Article.
Ne
plus faire confiance aux cartes SIM ?
Jean-Paul Baquiast 21/02/2015

Dans
la présentation d'un article de Thierry
Berthier décrivant l'espionnage auquel
s'était livré l'organisation
dite Armée électronique syrienne
1) nous recommandions que l'arbre syrien ne
nous cache pas la forêt de la NSA américaine,
alliée à son homologue le CGHQ
britannique lesquels nous espionnent depuis
des années dans une complète
impunité et dans une ignorance complète
de notre part.
Un document qui vient d'être publié
par le journal de Edwards Snowden et de Glenn
Greenwald, The Intercept (2) révèle
un vol de données privées infiniment
plus systématique que ceux connus jusqu'à
présent. Il s'agit de la façon
dont des agents de la NSA et le CGHQ appartenant
à une organisation dite le Mobile
Handset Exploitation Team (MHET) ont pénétré
depuis 2010 les réseaux internes des
fabricants de cartes SIM afin d'en dérober
les clefs d'encryption avant que les téléphones
ou autres appareils portables utilisant de
telles cartes ne soient mis sur le marché.
Les cartes SIM (Subscriber identity module)
enregistrent les données d'identification
des utilisateurs de mobiles. Elles contiennent
des clés d'encryption ou clés
de cryptage qui protège les données
personnelles vitales concernant l'utilisateur,
transmises depuis son portable jusqu'à
l'opérateur sans fil. En obtenant de
telles clefs, les agences de renseignements
peuvent s'affranchir des barrières
de sécurité mise en place par
l'opérateur, afin d'accéder
au contenu de toutes les communications de
l'utilisateur, SMS et emails notamment. 3)

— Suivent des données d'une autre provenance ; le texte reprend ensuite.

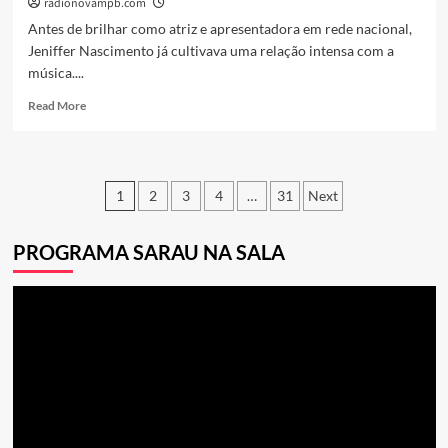
radionovampb.com
Antes de brilhar como atriz e apresentadora em rede nacional,
Jeniffer Nascimento já cultivava uma relação intensa com a
música....
Read
Read More
more
about
Dos
Palcos
Navegação
1
2
3
4
…
31
Next
à
TV:
por
A
PROGRAMA SARAU NA SALA
posts
Jornada
Brilhante
de
Tocador
Jeniffer
de
Nascimento
vídeo
Além
dos
Holofotes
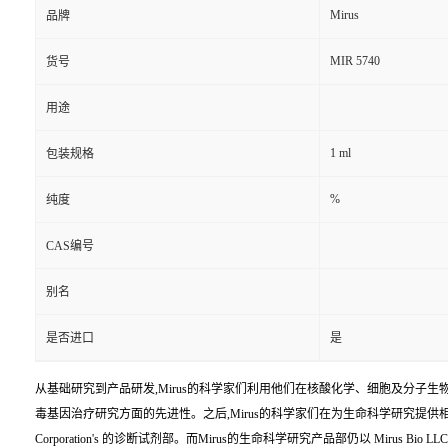
Mirus
品牌
MIR 5740
货号
用途
1 ml
包装规格
%
纯度
CAS编号
别名
是否进口
是
从基础研究到产品研发,Mirus的科学家们利用他们在核酸化学、细胞及分子生
毒基因治疗研究方面的先进性。之后,Mirus的科学家们在为生命科学研究提供相关科研工具方
Corporation's 的诊断试剂部。而Mirus的生命科学研究产品部仍以 Mirus Bio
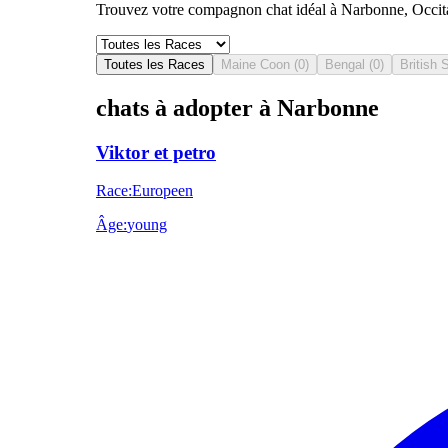
Trouvez votre compagnon chat idéal à Narbonne, Occitan
Toutes les Races
Maine Coon
(
0
)
Bengal
(
0
)
British 
chats à adopter à Narbonne
Viktor et petro
Race
:
Europeen
Âge
:
young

Les documents fournis par Snowden montrent
comment les agents du MHET ont procédé.
Ils ont implanté des cyber-espions
ou malware dans les réseaux internes
des fabricants de cartes, notamment les « serveurs
d'authentification » afin d'obtenir
les données concernant les processus
et les contenus de cryptage.
En trois mois, des millions de clefs ont été
recueillies et communiquées à
la NSA. Celle-ci, avec ses puissants moyens
de calcul, a la possibilité de traiter
des millions de clefs par seconde pour accéder
aux contenus des messages jugés intéressants.
La société française
Gemalto, leader mondial dans ce secteur, a
vu des centaines de milliers de clef dérobés
par un programme du GCHQ dit DAPINO Gamma.

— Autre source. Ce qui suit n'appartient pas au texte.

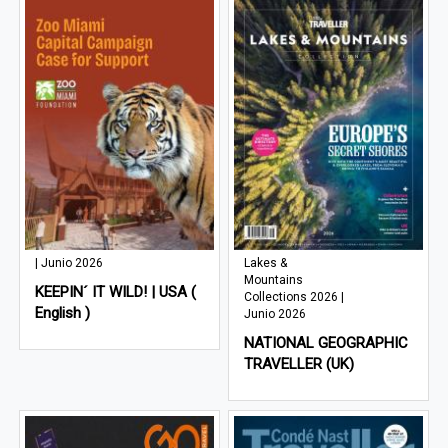
| Junio 2026
Lakes &
Mountains
KEEPIN´ IT WILD! | USA (
Collections 2026 |
English )
Junio 2026
NATIONAL GEOGRAPHIC
TRAVELLER (UK)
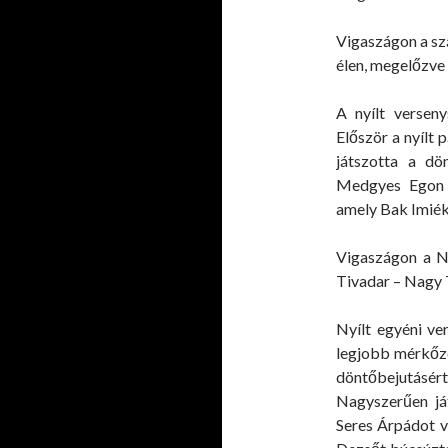
Vigaszágon a sz
élen, megelőzve 
A nyílt versen
Először a nyílt
játszotta a dön
Medgyes Egon –
amely Bak Imiék
Vigaszágon a N
Tivadar – Nagy 
Nyílt egyéni ve
legjobb mérkőzé
döntőbejutásé
Nagyszerűen ját
Seres Árpádot v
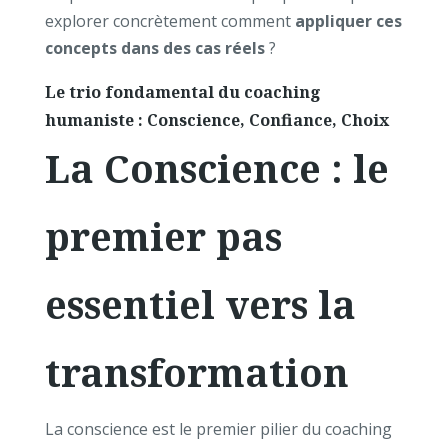
explorer concrètement comment
appliquer ces
concepts dans des cas réels
?
Le trio fondamental du coaching
humaniste : Conscience, Confiance, Choix
La Conscience : le
premier pas
essentiel vers la
transformation
La conscience est le premier pilier du coaching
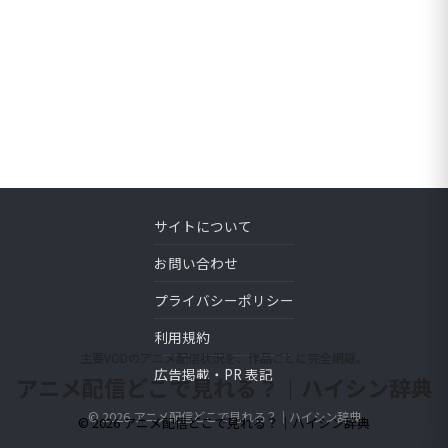
サイトについて
お問い合わせ
プライバシーポリシー
利用規約
主要VODのアニメ配信状況を、作品ごとに完全網羅。
広告掲載・PR 表記
アニメ配信どこで見れる？｜ハイシン辞典
© 2026 アニメ配信どこで見れる？｜ハイシン辞典
© 2026 アニメ配信どこで見れる？｜ハイシン辞典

D'autres fabricants de cartes ont été
infiltrés de cette façon, notamment
le chinois Huawei.
L'alibi
chinois
Le prétexte donné par Barack
Obama, qui s'est vu posé des questions
gênantes à ce sujet, est que
la Chine se livrait à un cyberespionnage
systématique, et que les données
des citoyens ordinaires de par le monde, ceux
considérés comme « non
suspects », n'étaient pas
observées. Mais les spécialistes
de la questions savent qu'il n'en est rien.
Ainsi Matthew Green, expert en cryptologie
au Johns Hopkins Information Security Institute,
considère que désormais la sécurité
d'aucun appareil portable, quel qu'en soit
l'utilisateur, ne peut être garantie.
Ceci d'autant plus que, comme l'observe The
Intercept, le processus d'espionnage décrit
par les documents communiqués par Greenwald
datait de 2010. Depuis, les vols de données
d'encryptage se sont certainement systématisés.
N'importe quelle agence de renseignement habilité
aux Etats-Unis peut d'en servir sans aucune
autorisation judiciaire pour explorer les
communications de toutes personnes susceptibles
d'intéresser ces agences.
Sans mentionner, ajoutons le pour notre part,
les usages privés faits de tels clefs
par des employés indélicats,visant
par exemple à espionner des particuliers
ou entreprises les intéressant. Selon
les spécialistes, en France même,
nous nous trouvons en tant qu'utilisateurs
de mobiles devant des risques de vols de données
bien supérieurs à ceux auxquels
pourraient procéder les agences chinoises
ou russes.
Le directeur du FBI James Comey a lui-même
convenu que la course à des techniques
de cryptage de plus en plus sophistiquées,
permettant d'échapper aux méthodes
de la NSA et du CGHQ, compliquait la tâche
des agences de renseignement. Il souhaiterait
que la confiance revienne dans le public des
utilisateurs. Autant dire à un gibier
décimé par des chasseurs de
refaire confiance à ces mêmes
chasseurs, au prétexte qu'ils auraient
cessé de perfectionner leurs armes.
Faudrait-il qu'en tant qu'utilisateurs parfaitement
inoffensifs de cartes SIM, nous renoncions
à y faire appel? Sans doute pas. Elles
peuvent assurer un minimum de sécurité
au regard des actions de petits malfrats artisanaux.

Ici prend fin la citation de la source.